La marisma era una maraña indescriptible. Plantas trepadoras y enredaderas componían una masa más impenetrable que las alambradas que Johnny había hallado a su paso durante la gran guerra. En ocasiones, el musgo gris y escamoso era tan espeso, que Johnny se veía materialmente envuelto por él.
En el espacio de una hora recorrió menos de una milla.
—Ahora comprendo —se dijo— por qué un criminal se encuentra al abrigo de persecuciones en esta región. ¡Cualquiera penetra en ella para cogerle!
Claro que debía haber senderos conocidos únicamente por la ignorante colonia de hombres-mono descendiente de criminales refugiados en la marisma y Johnny no ignoraba este hecho, mas sólo el que conociera, palmo a palmo, la región podía dar con ellos.
La oscuridad formaba en torno suyo un muro impenetrable pues aún cuando la luna iluminaba la cima de los árboles que se extendía a modo de verde alfombra bajo su disco, no penetraban sus rayos la masa traicionera de agua estancada, fango, raíces y plantas trepadoras que formaban el suelo de la selva.
Johnny llegó a un terreno menos bajo y se paró a escuchar. Los mochuelos metían una gran barahúnda. Un chillido singular sonó cerca de él. Sabía quién lo lanzaba: ¡un caimán!

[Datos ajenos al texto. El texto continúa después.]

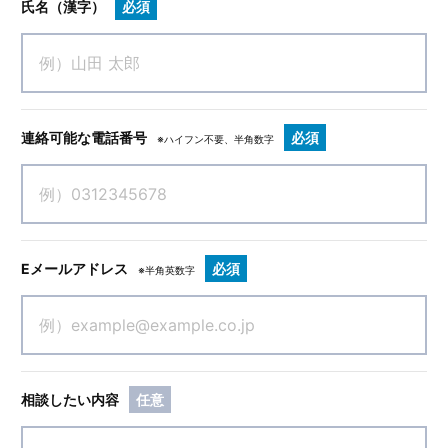
氏名（漢字）
必須
連絡可能な電話番号
必須
※ハイフン不要、半角数字
Eメールアドレス
必須
※半角英数字
相談したい内容
任意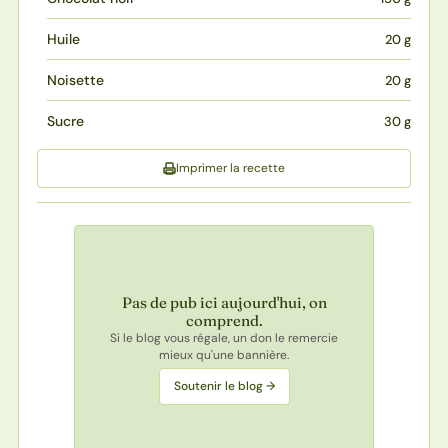
Huile
20 g
Noisette
20 g
Sucre
30 g
Imprimer la recette
Pas de pub ici aujourd'hui, on
comprend.
Si le blog vous régale, un don le remercie
mieux qu'une bannière.
Soutenir le blog →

Se humedeció los labios. Los caimanes suelen agarrar a un hombre por la pierna y le dan vueltas y más vueltas hasta que la arrancan del todo del muslo o de la rodilla.
De pronto pegó un salto. Acababa de percibir un sonido desconcertante: el lloriqueo de una criatura.
Aguzó el oído. ¡Sí, sí; no se había engañado!
Sorprendido, se aproximó adoptando sus precauciones al lugar donde partía el llanto. El terreno ascendía sin cesar. Recorrió unos metros y llegó a un pequeño claro entre la espesura.
Acurrucado en su centro como para percibir mejor la claridad de la luna había un niñito. Estaba asustadísimo. Por su aspecto parecía tener cuatro años, a lo sumo.
Una lechuza emitió un chillido estentóreo al borde del claro y el pequeño lanzó una serie alaridos aterradores. No hubiera chillado más de ser devorado vivo.
Por lo visto estaba solo. Johnny avanzó, el pequeño le vio y cesó de llorar.
Después corrió a su encuentro. Sus piernecillas vigorosas agitaban las hierbas lozanas que se oponían a su paso.
—¡Me he perdido! —explicó, en voz baja y temblorosa.
—Eso es duro amiguito —cloqueó el geólogo—. Cuéntame cómo ha sido. ¿Tal vez ibas de caza… y te extraviaste al correr tras de la liebre?
—¿Cómo lo sabes? —inquirió, sorprendido, el pequeño.
Johnny sonrió.
—Lo supongo —repuso—. De ese modo se pierden muchas criaturas.
En su interior maldecía el encuentro, que podía complicar su situación, pero desde luego, decidió acompañar a su casa al chiquillo.
Precisamente recordaba haber visto, al amarar, poco antes, la luz de una casa distante del claro un par de millas, sobre poco más o menos; allí llevaría a su hallazgo. Le colocó a caballo sobre sus hombros y reanudó su marcha.
Cuando los acontecimientos tomaron un giro sorprendente llevada recorrida una milla.
La luz de una lámpara de bolsillo iluminó los semblantes del hombre y el niño y una voz áspera exclamó al propio tiempo:
—¡Aquí está! —¿No os lo decía yo? Me lo secuestraba un sucio habitante de la marisma, un vuduista. ¡Hemos tenido suerte en encontrarlo, de otro modo se hubiera escapado con el pequeño!
—¡Papá! —llamó el niño al de la áspera voz.
—¡Pon a ese niño en tierra! —ordenó la voz a Johnny.
Éste obedeció. El chiquillo corrió en dirección de la luz.
Johnny intentó explicar lo sucedido, pero no le dieron tiempo.
—¡Enseñadle a no robar criaturas! —exclamó la voz—. ¡Matadle! ¡Saltadle la tapa de los sesos!
Y el cañón de una escopeta vomitó un terrible chorro de llamas casi en la propia faz de Johnny.